EXERCISE BRIEF:
From the entries below, transcribe exactly the lines between the line holding "Users Guide (54, 672)" and the line holding "View history (674, 64)", inclusive; skip all other lines.

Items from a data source
+-------+

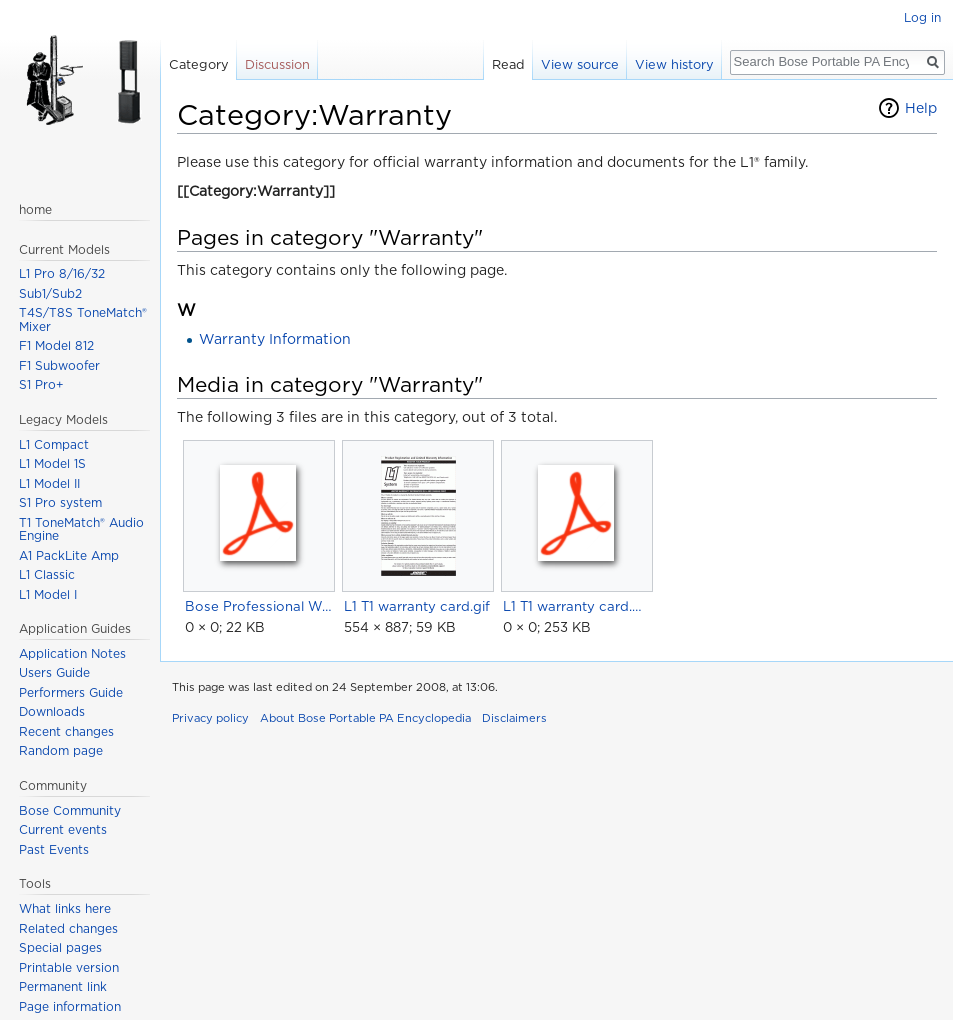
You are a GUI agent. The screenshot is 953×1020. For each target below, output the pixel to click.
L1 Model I (48, 594)
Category (199, 64)
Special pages (60, 947)
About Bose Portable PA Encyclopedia (365, 718)
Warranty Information (275, 339)
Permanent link (63, 986)
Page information (70, 1006)
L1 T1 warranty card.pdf (576, 606)
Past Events (54, 849)
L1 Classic (47, 574)
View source (580, 64)
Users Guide (54, 672)
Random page (61, 750)
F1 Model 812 (56, 345)
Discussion (277, 64)
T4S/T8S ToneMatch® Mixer (83, 319)
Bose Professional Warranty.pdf (258, 606)
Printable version (69, 967)
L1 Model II (49, 483)
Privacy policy (210, 718)
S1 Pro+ (41, 384)
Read (508, 64)
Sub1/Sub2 (50, 293)
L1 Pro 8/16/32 (62, 273)
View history (674, 64)
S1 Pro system (60, 502)
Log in (922, 17)
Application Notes (72, 653)
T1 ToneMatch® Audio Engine (81, 529)
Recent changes (66, 731)
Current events (63, 829)
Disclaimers (514, 718)
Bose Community (70, 810)
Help (921, 108)
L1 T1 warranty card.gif (417, 606)
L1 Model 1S (52, 463)
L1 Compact (54, 444)
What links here (65, 908)
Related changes (68, 928)
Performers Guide (71, 692)
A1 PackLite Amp (69, 555)
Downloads (52, 711)
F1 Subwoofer (59, 365)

+-------+

SOLUTION:
Users Guide (54, 672)
Random page (61, 750)
F1 Model 812 (56, 345)
Discussion (277, 64)
T4S/T8S ToneMatch® Mixer (83, 319)
Bose Professional Warranty.pdf (258, 606)
Printable version (69, 967)
L1 Model II (49, 483)
Privacy policy (210, 718)
S1 Pro+ (41, 384)
Read (508, 64)
Sub1/Sub2 (50, 293)
L1 Pro 8/16/32 (62, 273)
View history (674, 64)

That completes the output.